Year: | 1974 |
Team: | Michigan Tech Huskies |
Sport: | football |
Conference: | Northern Intercollegiate Conference |
Short Conf: | NIC |
Record: | 9–0 |
Conf Record: | 6–0 |
Head Coach: | Jim Kapp |
Hc Year: | 2nd |
Stadium: | Sherman Field |
Champion: | NIC champion |
The 1974 Michigan Tech Huskies football team was an American football team that represented Michigan Technological University as a member of the Northern Intercollegiate Conference (NIC) during the 1974 National Association of Intercollegiate Athletics NAIA season. In their second year under head coach Jim Kapp, the Huskies compiled a perfect 9–0 record, won the NIC championship, and outscored opponents by a total of 269 to 90.[1] It was Michigan Tech's first perfect season since the 1948 team went 7–0. It was also the program's first nine-win season,[2] and its fourth NIC championship in six years.
The team played its home games on Sherman Field in Houghton, Michigan.
Jim Van Wagner, a 195-pound sophomore tailback from Novi, Michigan, led the team with 1,452 rushing yards,[5] breaking Michigan Tech's single-season record set by Larry Ras in 1971.[6] He led all Division II players with an average of 161.4 rushing yards per game.[6] [7] Sports Illustrated wrote of Van Wagner:
As a soph in 1974 he led Division II in rushing with 1,453 yards. Archie Griffin and Anthony Davis made national headlines, but that November VanWagner had perhaps the most productive month a running back ever had. He gained 231 yards in just 16 carries against Bemidji, rushed a conference record 48 times for 217 yards in a win over Minnesota-Morris that clinched the Northern Intercollegiate Conference title and then rambled through Southwest State for 286 yards and six touchdowns in 30 carries.[8]
In a 76–28 victory over, the Huskies set several NIC single-game records, including total offense (670 yards), rushing yards (511), touchdowns (11), and points (76). Van Wagner also established new individual single-game records against Southwest State with 286 rushing yards and six touchdowns.
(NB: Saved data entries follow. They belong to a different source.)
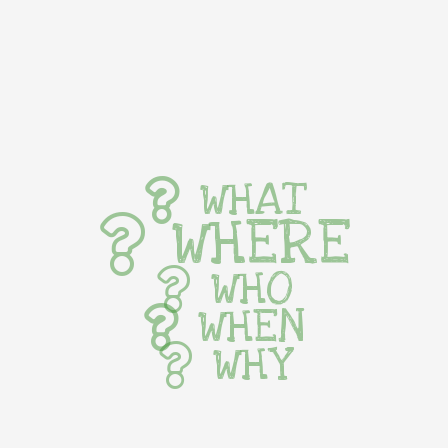
WHAT
WHERE
WHO
WHEN
WHY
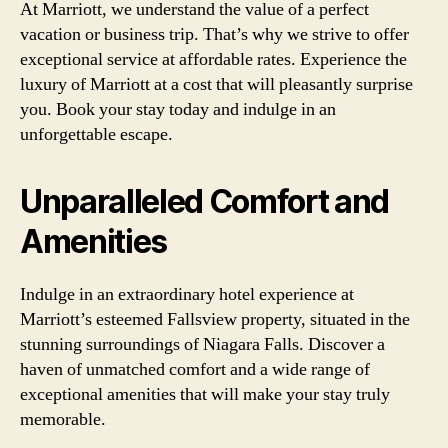
At Marriott, we understand the value of a perfect
vacation or business trip. That’s why we strive to offer
exceptional service at affordable rates. Experience the
luxury of Marriott at a cost that will pleasantly surprise
you. Book your stay today and indulge in an
unforgettable escape.
Unparalleled Comfort and
Amenities
Indulge in an extraordinary hotel experience at
Marriott’s esteemed Fallsview property, situated in the
stunning surroundings of Niagara Falls. Discover a
haven of unmatched comfort and a wide range of
exceptional amenities that will make your stay truly
memorable.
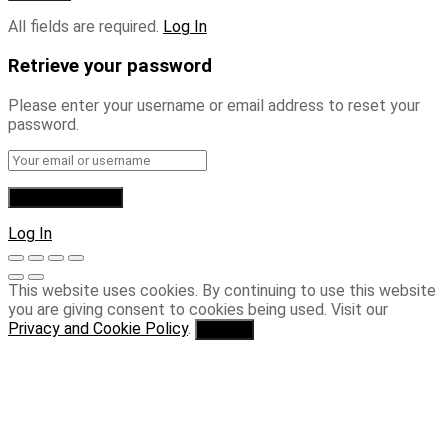
All fields are required.
Log In
Retrieve your password
Please enter your username or email address to reset your
password.
Log In
This website uses cookies. By continuing to use this website
you are giving consent to cookies being used. Visit our
Privacy and Cookie Policy
.
I Agree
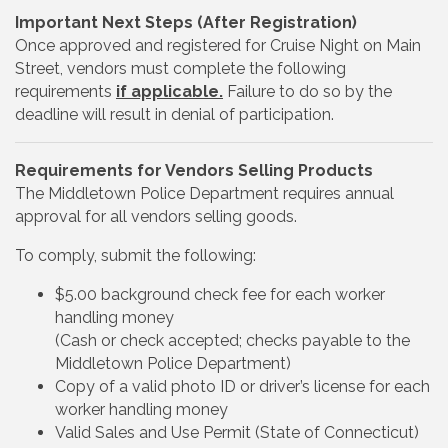
Important Next Steps (After Registration)
Once approved and registered for Cruise Night on Main
Street, vendors must complete the following
requirements
if applicable.
Failure to do so by the
deadline will result in denial of participation.
Requirements for Vendors Selling Products
The Middletown Police Department requires annual
approval for all vendors selling goods.
To comply, submit the following:
$5.00 background check fee for each worker
handling money
(Cash or check accepted; checks payable to the
Middletown Police Department)
Copy of a valid photo ID or driver’s license for each
worker handling money
Valid Sales and Use Permit (State of Connecticut)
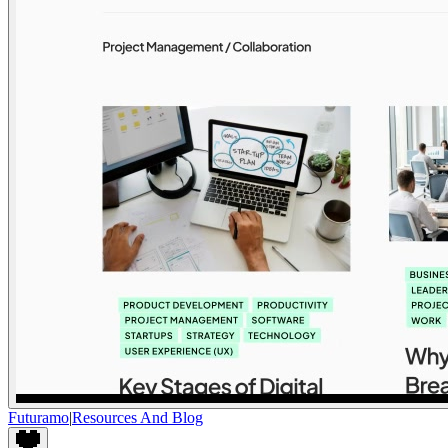
Futuramo
|
Resources And Blog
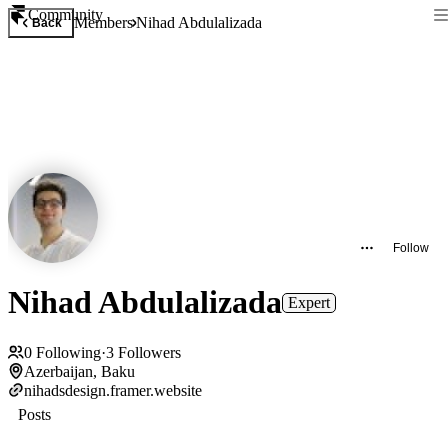
Community
Members
Nihad Abdulalizada
Back
Follow
Nihad Abdulalizada
Expert
0
Following
·
3
Followers
Azerbaijan, Baku
nihadsdesign.framer.website
Posts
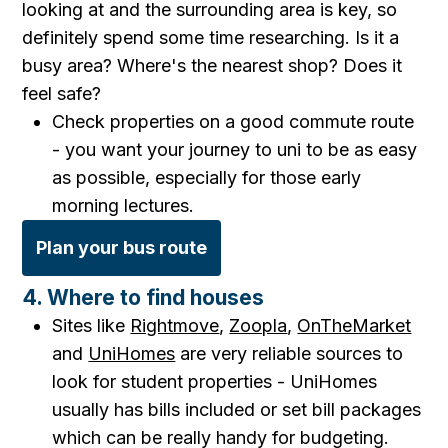
looking at and the surrounding area is key, so
definitely spend some time researching. Is it a
busy area? Where's the nearest shop? Does it
feel safe?
Check properties on a good commute route
- you want your journey to uni to be as easy
as possible, especially for those early
morning lectures.
Plan your bus route
4. Where to find houses
Sites like
Rightmove
,
Zoopla
,
OnTheMarket
and
UniHomes
are very reliable sources to
look for student properties - UniHomes
usually has bills included or set bill packages
which can be really handy for budgeting.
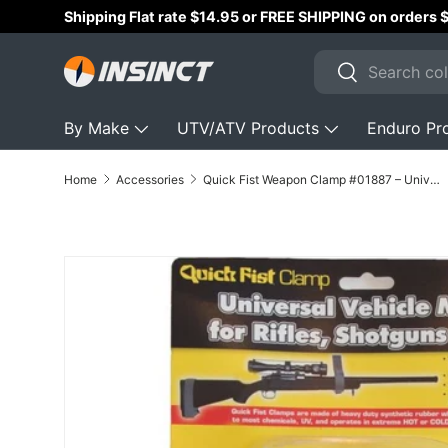
Shipping Flat rate $14.95 or FREE SHIPPING on orders
Skip to content
Search
Search
By Make
UTV/ATV Products
Enduro Pr
Home
Accessories
Quick Fist Weapon Clamp #01887 – Universal Gun Mount & Rifle Holder
Skip to product information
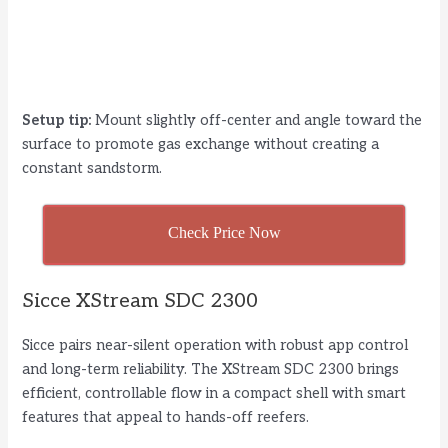
Setup tip:
Mount slightly off-center and angle toward the
surface to promote gas exchange without creating a
constant sandstorm.
Check Price Now
Sicce XStream SDC 2300
Sicce pairs near-silent operation with robust app control
and long-term reliability. The XStream SDC 2300 brings
efficient, controllable flow in a compact shell with smart
features that appeal to hands-off reefers.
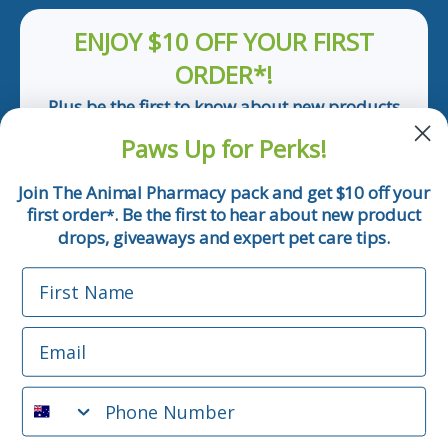
ENJOY $10 OFF YOUR FIRST
ORDER*!
Plus be the first to know about new products
and pet tips!
Paws Up for Perks!
First Name
Join The Animal Pharmacy pack and get $10 off your
first order
. Be the first to hear about new product
*
Email
drops, giveaways and expert pet care tips.
First Name
Phone Number
Email
*Applicable only orders over $50 and excludes prescription.
By submitting this form, you consent to receive
Phone Number
informational (e.g., order updates) and/or marketing texts
(e.g., cart reminders) from The Animal Pharmacy including
texts sent by autodialer. Consent is not a condition of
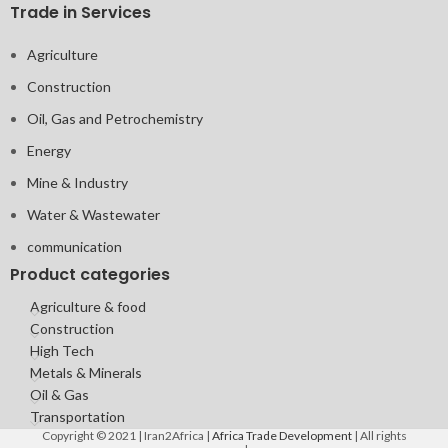
Trade in Services
Agriculture
Construction
Oil, Gas and Petrochemistry
Energy
Mine & Industry
Water & Wastewater
communication
Product categories
Agriculture & food
Construction
High Tech
Metals & Minerals
Oil & Gas
Transportation
Copyright © 2021 | Iran2Africa |
Africa Trade Development
| All rights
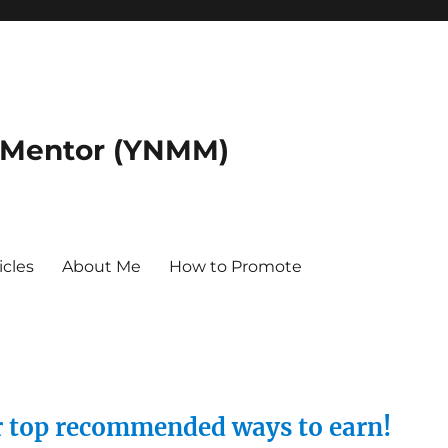
 Mentor (YNMM)
icles
About Me
How to Promote
ur top recommended ways to earn!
After the season, Jim Kapp was named "NIC Football Coach of the Year", and six Michigan Tech players received first-team honors on the 1974 All-NIC team selected by the conference coaches. The first-team players were: sophomore tailback Jim Van Wagner; senior fullback Keith Morrison; senior tight end Dave Sprik; senior offensive guard Dan Rhude; junior offensive guard Tom Van Wagner; and junior linebacker Kurt Anderson. Rhude also received the NIC's "Glen Galligan Award" as the NIC's outstanding senior student-athlete.[9]